#### [WHAT YOU ARE ASKED TO DO]
In the entries below, find the string "Galería" and return each line holding it.

◆ ◆ ◆ ◆ ◆

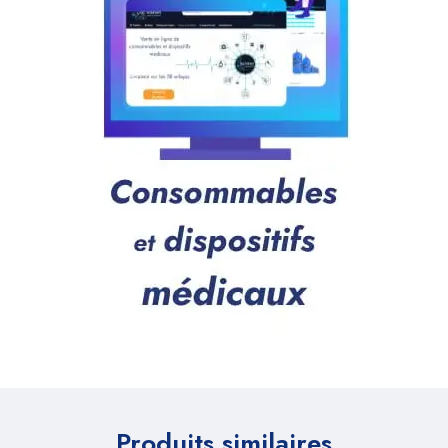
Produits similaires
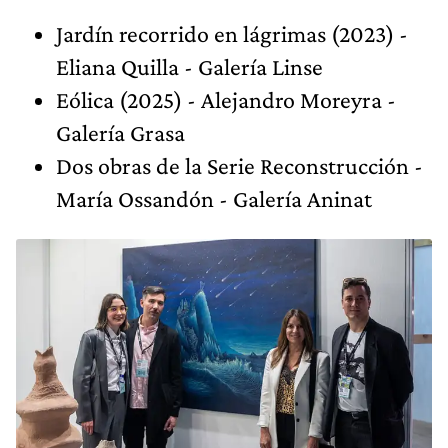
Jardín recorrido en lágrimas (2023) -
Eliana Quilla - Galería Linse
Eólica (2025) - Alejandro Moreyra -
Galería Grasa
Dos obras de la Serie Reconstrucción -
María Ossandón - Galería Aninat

◆ ◆ ◆ ◆ ◆

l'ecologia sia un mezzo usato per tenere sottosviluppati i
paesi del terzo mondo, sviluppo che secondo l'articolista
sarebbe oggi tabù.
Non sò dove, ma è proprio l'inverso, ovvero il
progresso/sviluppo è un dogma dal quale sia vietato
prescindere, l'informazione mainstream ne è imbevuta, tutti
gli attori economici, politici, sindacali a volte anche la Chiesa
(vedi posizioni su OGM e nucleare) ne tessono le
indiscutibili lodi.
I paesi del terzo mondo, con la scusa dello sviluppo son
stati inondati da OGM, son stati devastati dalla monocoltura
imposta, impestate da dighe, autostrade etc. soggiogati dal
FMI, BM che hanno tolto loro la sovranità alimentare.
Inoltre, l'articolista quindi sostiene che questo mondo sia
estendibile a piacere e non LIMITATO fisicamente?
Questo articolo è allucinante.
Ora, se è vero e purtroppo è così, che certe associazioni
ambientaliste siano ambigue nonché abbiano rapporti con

◆ ◆ ◆ ◆ ◆

#### [SOLUTION]
Eliana Quilla - Galería Linse
Galería Grasa
María Ossandón - Galería Aninat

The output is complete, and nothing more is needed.